On one hand, a homemade lunch helps with food budget relief in tough financial times for many, and on the other, eating out helps boost the restaurant industry that would lose out from the former.

On Tuesday, the French government announced the extension of the authorisation to buy groceries with titres-restaurant (restaurant coupons).

As the name suggests, the restaurant coupons are meant to be spent on lunch in a restaurant. French employees can also buy ready meals in supermarkets, or takeaway sandwiches in their local boulangerie.

However, soaring inflation resulted in the rules changing in 2022, when the government allowed the purchase of groceries using the cherished titres-restaurant.

The measure was meant to bring temporary relief to French employees’ food budget, and expire by 1 January 2024.

When did French restaurant coupons begin?

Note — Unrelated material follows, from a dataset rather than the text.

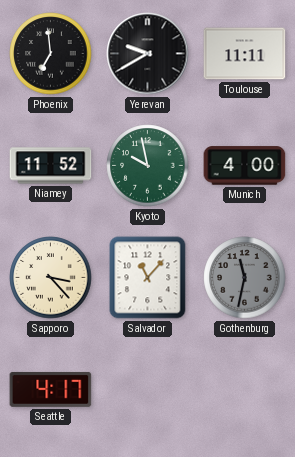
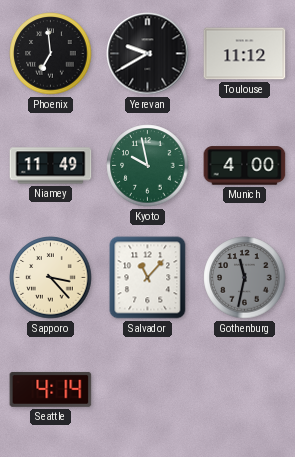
Toulouse: 11:11 -> 11:12
Niamey: 11:52 -> 11:49
Seattle: 4:17 -> 4:14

Restaurant coupons were established in the 1960s because many workplaces failed to offer a proper lunch room to their employees, even though it was a legal requirement since 1913.

French employees give a small share of the coupon’s value, say €4, when the employer pays for the larger share, €6. The result is a €10 coupon for every working day.

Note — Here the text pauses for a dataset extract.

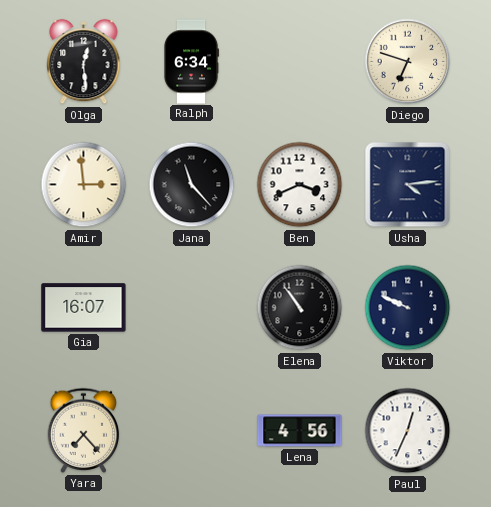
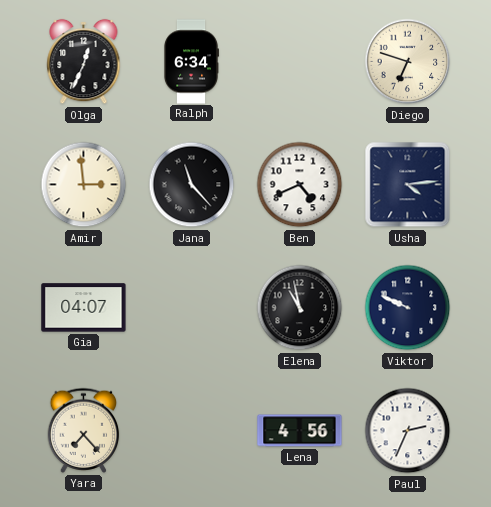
Olga: 12:29 -> 12:34
Ben: 3:41 -> 4:41
Gia: 16:07 -> 04:07
Elena: 10:54 -> 10:58
Paul: 12:34 -> 2:34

The measure is not linked to the employee’s income level, and the coupons’ amount varies per company. Any employee can opt out.

Over the years, the literal paper coupons have become a regular debit card with money transferred on it on pay day. Today, up to €25 per person, and per day, can be spent on food using this system.

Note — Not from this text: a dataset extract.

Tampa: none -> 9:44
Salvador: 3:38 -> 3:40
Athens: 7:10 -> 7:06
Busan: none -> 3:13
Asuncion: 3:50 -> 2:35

In 2021, 987 million restaurant coupons were issued, representing over €7.8 billion.

With the 2022 enlargement to all food items, including groceries, many French people use the money to cook and pack their lunch at home, which is cheaper than eating out every day.

“When it comes to washing down a meal in front of your computer between two meetings, what do you prefer?” asked workplace journalist Gabrielle Predko in an editorial. “Buying food whose price is specifically designed to max out your daily restaurant coupon money, or for the same amount, buy necessary items to cook much-more savoury dishes for several days?”

Many of the 5 million restaurant coupon beneficiaries use the money to simply pay for their families’ groceries. And that’s where the issue lies.

Restaurant owners angry over profit loss

French deputy trade minister, Olivia Grégoire, defended extending the temporary ‘all foods’ rule. “It was very much used by French people in 2023. Inflation is slowing down, flood inflation is beginning to slow down, but it is still complicated,” she said.

The union representing the 234,000 restaurants and places selling food who accept the coupons voiced its discontent, claiming the 2022 rule enlargement resulted in profit loss for the industry.

The union’s president and Michelin star restaurant chef, Thierry Marx, demanded a meeting with the Prime Minister of France, Élisabeth Borne.

“The government is sending a very poor signal to our industry,” the chef told AFP, condemning what he qualified as a “u-turn” from the government.

Thierry Marx said he wants to discuss the situation with the French PM and highlighted how the French restaurant industry’s revenues had decreased by 3% in 2023, when the mass retail industry revenues increased by 6%.


The restaurant owners’ union is proposing supermarket coupons be issued for low-income households, while restaurant coupons return to their initial rules benefiting their industry.

“In ‘restaurant coupons’ there is the word ‘restaurant’,” the former French Top Chef host said. “They should not become supermarket coupons”.

The French economy ministry said the denomination could change to become ‘meals coupons’, and reiterated that the government will need to extend the ‘all foods’ rule beyond 31 December of this year.

Parliament will also still need to approve a law to formally implement the extension.